Any feedback, positive or negative, would be great!!!

Here's a pic of the "current" flyer (I've changed it 3 times today, already!)


----------



## SC2565 (Apr 28, 2006)

good job my friend! damon williams is a funny dude.good luck with everything


----------



## Jasonda (Aug 16, 2006)

That's a great idea Greg. I hope it's a success.


----------



## tdeals (Dec 13, 2006)

Congrats are definitely in order, I'm excited for ya! 

One question I have about the flyer - do you have any pics of your friend or one of the comedians in an article of your clothing that you can add to the flyer?

If so, put that picture square center where the 3 small pics of Damon are, enough to see your custom shirt. Just a suggestion. 

I wish you the best in this endeavor!


----------



## Comin'OutSwingin (Oct 28, 2005)

Thanks everybody.

My friend is the host "Just Will". I've got pics of him in my stuff, but I don't really want to stick it on the flyer. It's kind of a "you'll see it when you get there" thing.

We've already got some pretty good response on people coming to the show, so those that haven't seen my stuff will see it when they get there.


----------



## Dave G (Aug 7, 2006)

Awesome! Let us know how it goes.


----------



## Rodney (Nov 3, 2004)

Big Congrats, Greg!

I think that's a nice expansion of your brand. I also like how your brand has meaning on its own (makes it easier to promote).

It sounds like a very cool way of marketing your line. I'm a big fan of comedy. It's right up there with t-shirts, music, movies, photography. If I was anywhere close to the show, I'd be there  Maybe I can get a flight out there for my birthday.


----------



## COEDS (Oct 4, 2006)

Great idea Greg, I wish you the best.......... JB


----------



## Comin'OutSwingin (Oct 28, 2005)

Rodney said:


> Big Congrats, Greg!
> 
> I think that's a nice expansion of your brand. I also like how your brand has meaning on its own (makes it easier to promote).
> 
> It sounds like a very cool way of marketing your line. I'm a big fan of comedy. It's right up there with t-shirts, music, movies, photography. If I was anywhere close to the show, I'd be there  Maybe I can get a flight out there for my birthday.


Southwest flights are cheap! 

There would definitely be a spot waiting for you.


----------



## Rodney (Nov 3, 2004)

Comin'OutSwingin said:


> Southwest flights are cheap!
> 
> There would definitely be a spot waiting for you.

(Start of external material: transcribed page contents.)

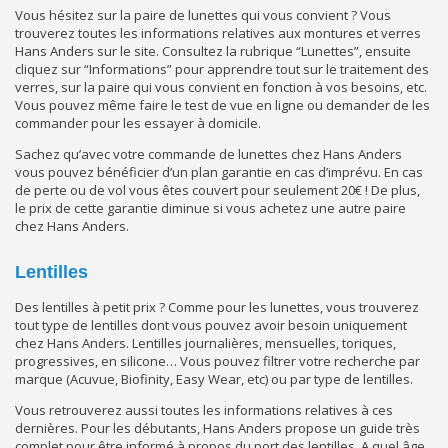
Vous hésitez sur la paire de lunettes qui vous convient ? Vous
trouverez toutes les informations relatives aux montures et verres
Hans Anders sur le site. Consultez la rubrique “Lunettes”, ensuite
cliquez sur “Informations” pour apprendre tout sur le traitement des
verres, sur la paire qui vous convient en fonction à vos besoins, etc.
Vous pouvez même faire le test de vue en ligne ou demander de les
commander pour les essayer à domicile.
Sachez qu’avec votre commande de lunettes chez Hans Anders
vous pouvez bénéficier d’un plan garantie en cas d’imprévu. En cas
de perte ou de vol vous êtes couvert pour seulement 20€ ! De plus,
le prix de cette garantie diminue si vous achetez une autre paire
chez Hans Anders.
Lentilles
Des lentilles à petit prix ? Comme pour les lunettes, vous trouverez
tout type de lentilles dont vous pouvez avoir besoin uniquement
chez Hans Anders. Lentilles journalières, mensuelles, toriques,
progressives, en silicone… Vous pouvez filtrer votre recherche par
marque (Acuvue, Biofinity, Easy Wear, etc) ou par type de lentilles.
Vous retrouverez aussi toutes les informations relatives à ces
dernières. Pour les débutants, Hans Anders propose un guide très
complet pour être informé à propos du port des lentilles. A quel âge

Know any good hotels in Nashville?


----------



## Comin'OutSwingin (Oct 28, 2005)

Rodney said:


> Know any good hotels in Nashville?


The Gaylord Resort at Opryland is directly adjacent to the venue where the show is going to be. They're pretty pricey, though. 

And both are about 5 miles from the airport! 


Gaylord Opryland : Home


----------



## Vtec44 (Apr 24, 2006)

Way too cool!!!


----------



## RisingBlue7 (Oct 8, 2006)

Greg,

Looks awesome! Congratulations! This will be a hit for you and your company


----------



## Blacksheep 78 (Oct 27, 2006)

Congrats!

Thats a big accomplishment, not to mention the exposure your going to get for your t-company.

Great job.

-Tim


----------



## RAHchills (Aug 28, 2005)

Nice one Greg.


----------



## Jasonda (Aug 16, 2006)

So, Greg..

How did it go?


----------



## Comin'OutSwingin (Oct 28, 2005)

It hasn't happened yet. It's next Saturday, the 24th.

I'm excited, though!!!!!


----------



## silverbolt (Aug 11, 2005)

*Re: Great New Marketing Opportunity!*

I hope you sell a lot of shirts and get some wonderful exposure.


----------



## Comin'OutSwingin (Oct 28, 2005)

Me too! 

It's getting close to show time, and I'm VERY busy, and EXTREMELY excited!  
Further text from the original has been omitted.